Weekly Outlook 29 May 2023 – 04 June 2023

Weekly Commentary: 29 May 2023 – 04 June 2023

Markets in the Asia-Pacific region are predominantly showing a positive trend following a provisional agreement to raise the U.S. debt ceiling, achieved by U.S. President Joe Biden and leaders in Congress. The legislation is set to be voted on later in the week.

The Nikkei 225 in Japan has continued its ascent, reaching the highest values since July 1990, a peak not seen in 33 years, with an increase of 1.54%. Similarly, the Topix index also experienced a gain of 1.11%. In Australia, the S&P/ASX 200 index rose 0.98%. Contrarily, the Hang Seng index in Hong Kong has continued its downward trend, marking new lows for the year with a slight drop of 0.12%. Markets in mainland China showed varied performance, with the Shanghai Composite increasing by 0.23% while the Shenzhen Component declined by 0.16%.

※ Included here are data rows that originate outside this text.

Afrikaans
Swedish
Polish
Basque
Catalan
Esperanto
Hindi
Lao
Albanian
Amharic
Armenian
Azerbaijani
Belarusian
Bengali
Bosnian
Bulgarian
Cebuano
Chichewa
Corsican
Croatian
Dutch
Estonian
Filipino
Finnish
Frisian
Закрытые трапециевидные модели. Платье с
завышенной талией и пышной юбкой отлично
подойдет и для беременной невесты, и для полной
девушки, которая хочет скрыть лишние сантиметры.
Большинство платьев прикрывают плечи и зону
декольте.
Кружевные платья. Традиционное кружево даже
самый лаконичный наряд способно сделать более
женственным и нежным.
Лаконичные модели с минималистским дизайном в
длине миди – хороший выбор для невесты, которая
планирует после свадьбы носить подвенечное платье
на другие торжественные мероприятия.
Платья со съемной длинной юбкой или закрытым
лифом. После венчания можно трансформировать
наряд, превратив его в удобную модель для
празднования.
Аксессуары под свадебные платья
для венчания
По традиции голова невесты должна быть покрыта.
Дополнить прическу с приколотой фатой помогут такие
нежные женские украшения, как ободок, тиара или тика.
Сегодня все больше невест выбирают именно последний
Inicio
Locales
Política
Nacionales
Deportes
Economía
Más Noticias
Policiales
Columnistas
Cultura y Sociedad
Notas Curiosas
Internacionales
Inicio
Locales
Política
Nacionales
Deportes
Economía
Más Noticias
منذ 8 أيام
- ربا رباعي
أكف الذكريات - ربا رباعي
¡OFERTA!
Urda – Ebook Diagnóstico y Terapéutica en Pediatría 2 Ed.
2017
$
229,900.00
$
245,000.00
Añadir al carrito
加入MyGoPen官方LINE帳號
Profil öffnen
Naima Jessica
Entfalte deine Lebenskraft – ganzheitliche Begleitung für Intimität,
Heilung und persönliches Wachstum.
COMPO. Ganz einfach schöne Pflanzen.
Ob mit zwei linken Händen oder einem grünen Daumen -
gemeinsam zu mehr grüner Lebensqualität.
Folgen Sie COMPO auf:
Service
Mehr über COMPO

The core personal consumption expenditures price index increased 0.4% in April and 4.7% year-on-year, slightly above predictions. Consumer spending maintained despite inflation, jumping 0.8% for the month, while personal income rose 0.4%. Market predictions now see a 56% chance the Fed will enact another quarter-point interest rate hike at the June meeting.

Meanwhile, at the Institute of International Finance conference in Brussels, officials and analysts pointed out that European banks are stronger and more attractive than their U.S. counterparts on several metrics, although regulation and collaboration are still required to stimulate growth in the region. Despite U.S. banks demonstrating greater worth due to stronger growth and profitability since the 2008 financial crisis, top European banks reportedly have better levels of credit default swaps, indicating less risk to debt.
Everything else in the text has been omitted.